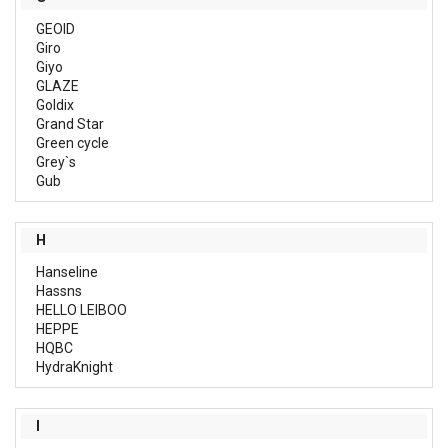
GEOID
Giro
Giyo
GLAZE
Goldix
Grand Star
Green cycle
Grey`s
Gub
H
Hanseline
Hassns
HELLO LEIBOO
HEPPE
HQBC
HydraKnight
I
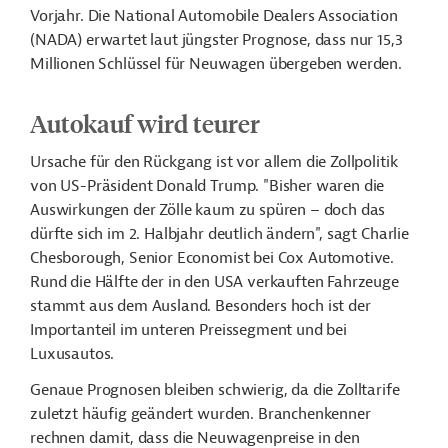
Vorjahr. Die National Automobile Dealers Association
(NADA) erwartet laut jüngster Prognose, dass nur 15,3
Millionen Schlüssel für Neuwagen übergeben werden.
Autokauf wird teurer
Ursache für den Rückgang ist vor allem die Zollpolitik
von US-Präsident Donald Trump. "Bisher waren die
Auswirkungen der Zölle kaum zu spüren – doch das
dürfte sich im 2. Halbjahr deutlich ändern", sagt Charlie
Chesborough, Senior Economist bei Cox Automotive.
Rund die Hälfte der in den USA verkauften Fahrzeuge
stammt aus dem Ausland. Besonders hoch ist der
Importanteil im unteren Preissegment und bei
Luxusautos.
Genaue Prognosen bleiben schwierig, da die Zolltarife
zuletzt häufig geändert wurden. Branchenkenner
rechnen damit, dass die Neuwagenpreise in den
⁂
→ WORK TASK
Since the pictures are not wanted, write out the rest of the data exactly as it reads.

→ WRITTEN SOLUTION
GEOID
Giro
Giyo
GLAZE
Goldix
Grand Star
Green cycle
Grey`s
Gub
H
Hanseline
Hassns
HELLO LEIBOO
HEPPE
HQBC
HydraKnight
I
Vorjahr. Die National Automobile Dealers Association
(NADA) erwartet laut jüngster Prognose, dass nur 15,3
Millionen Schlüssel für Neuwagen übergeben werden.
Autokauf wird teurer
Ursache für den Rückgang ist vor allem die Zollpolitik
von US-Präsident Donald Trump. "Bisher waren die
Auswirkungen der Zölle kaum zu spüren – doch das
dürfte sich im 2. Halbjahr deutlich ändern", sagt Charlie
Chesborough, Senior Economist bei Cox Automotive.
Rund die Hälfte der in den USA verkauften Fahrzeuge
stammt aus dem Ausland. Besonders hoch ist der
Importanteil im unteren Preissegment und bei
Luxusautos.
Genaue Prognosen bleiben schwierig, da die Zolltarife
zuletzt häufig geändert wurden. Branchenkenner
rechnen damit, dass die Neuwagenpreise in den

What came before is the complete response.